Set worker_count= to parallelise the (CPU-bound) tonic event→frame conversion; it defaults to a conservative min(cores//2, 4).

4. Mixed precision

The jmp policy hooks are gone. Set dtypes directly on the layers instead:

# OLD
import jmp
hk.mixed_precision.set_policy(snn.LIF, jmp.get_policy("half"))

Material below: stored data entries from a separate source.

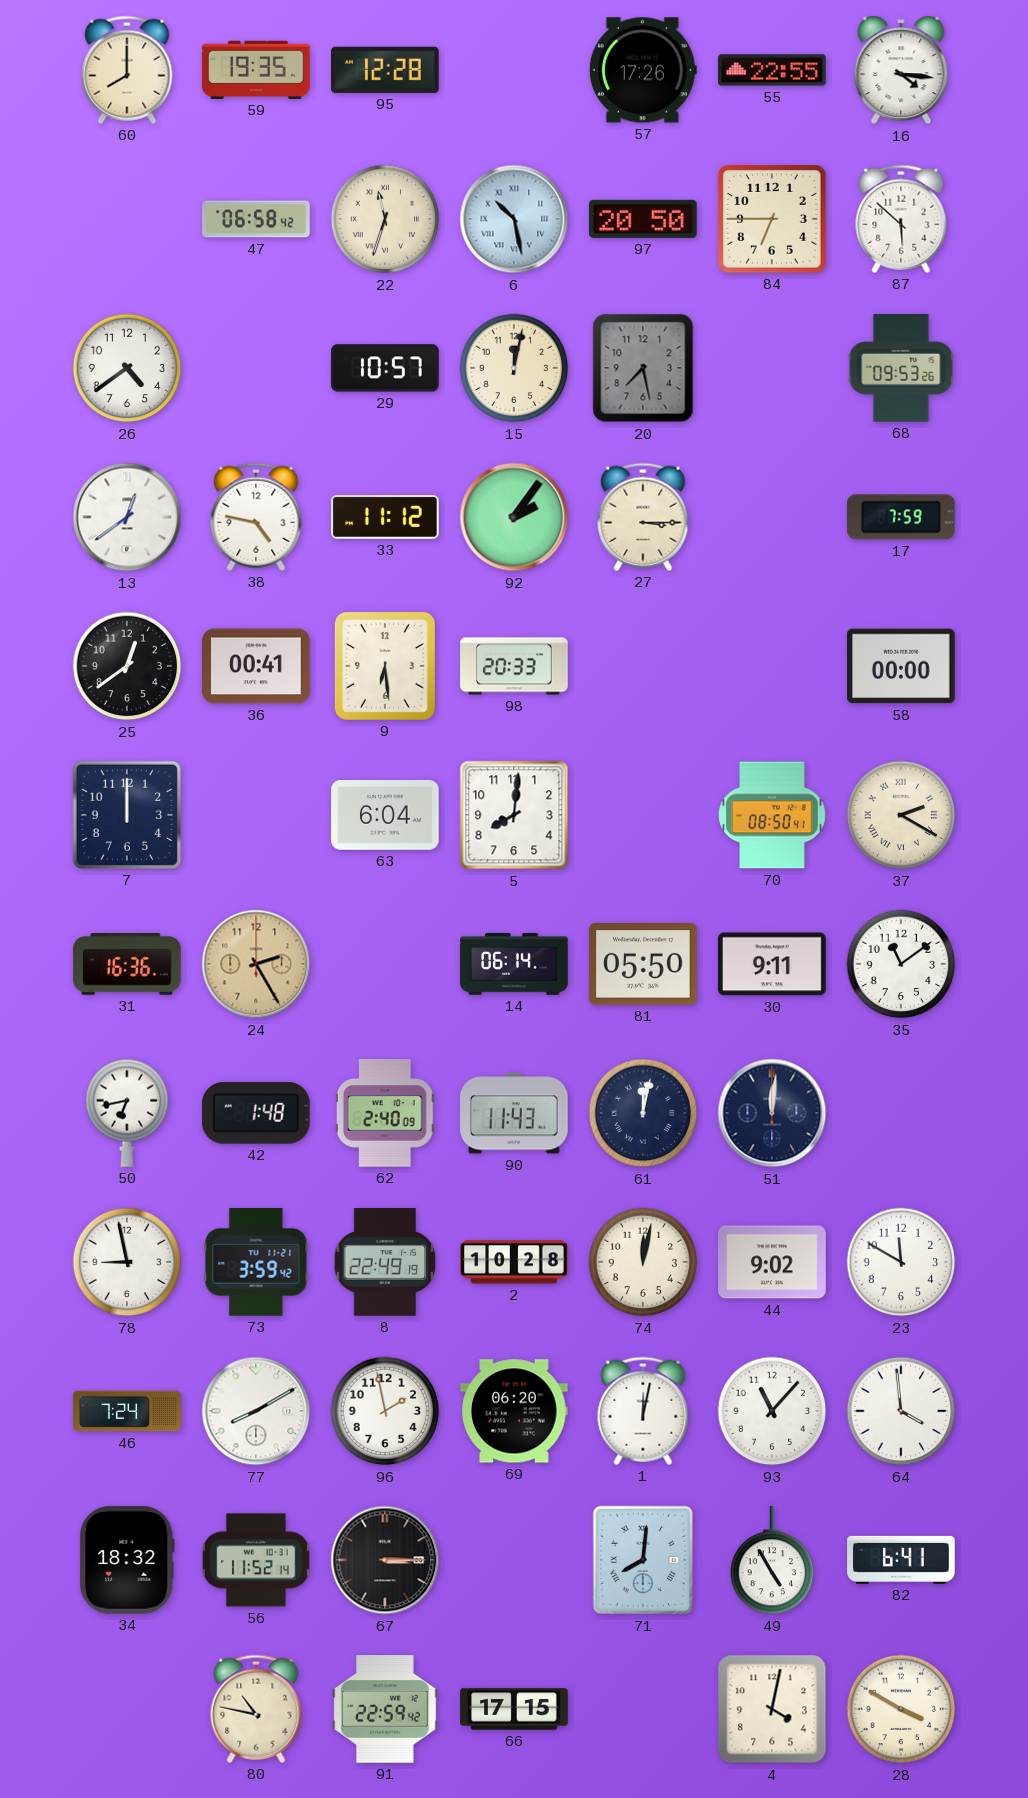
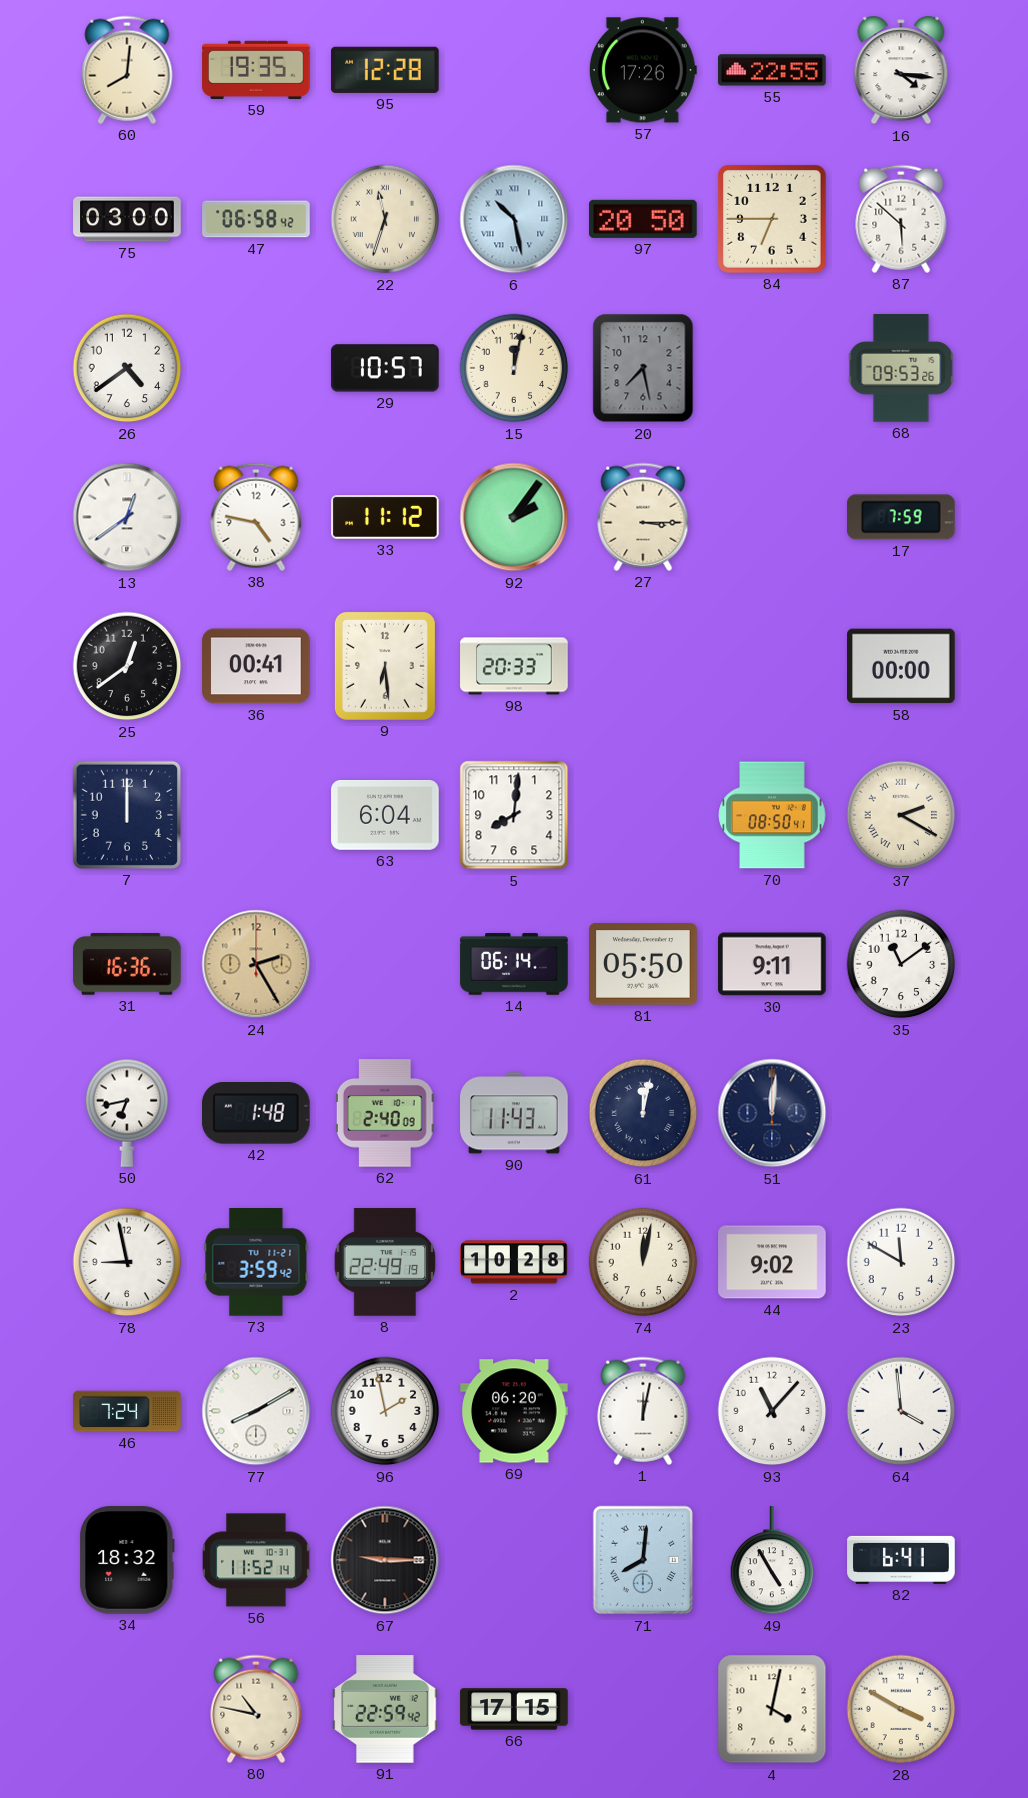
60: 8:00 -> 8:01
75: none -> 03:00
67: 3:15 -> 9:15
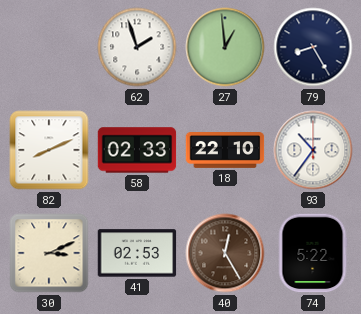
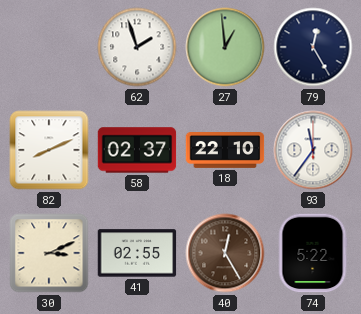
79: 8:25 -> 12:25
58: 02:33 -> 02:37
93: 10:36 -> 11:36
41: 02:53 -> 02:55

# NEW — pass dtypes to the flax layers
nnx.Linear(in_dim, hidden, use_bias=False, dtype=jnp.bfloat16,
           param_dtype=jnp.float32, rngs=rngs)

5. NIR import/export

spyx.nir now walks NNX modules. to_nir/from_nir take and return nnx.Module instances rather than Haiku params dicts; see the NIR how-to.

Checklist

[ ] import haiku as hk → from flax import nnx; drop jmp.
[ ] Every layer construction takes rngs=; nnx.Linear takes in_features.
[ ] hk.transform/.init/.apply removed; instantiate the module directly.
[ ] hk.DeepRNN → snn.Sequential; hk.dynamic_unroll → snn.run (time-major).
[ ] jax.grad on apply → nnx.value_and_grad on a model-taking closure.
[ ] Optimiser → nnx.Optimizer(model, tx, wrt=nnx.Param) + optimizer.update(model, grads).
[ ] @jax.jit → @nnx.jit for functions that take a model.
[ ] spyx.loaders → spyx.data; iterate loaders and jnp.unpackbits the obs.
[ ] Python 3.11–3.14.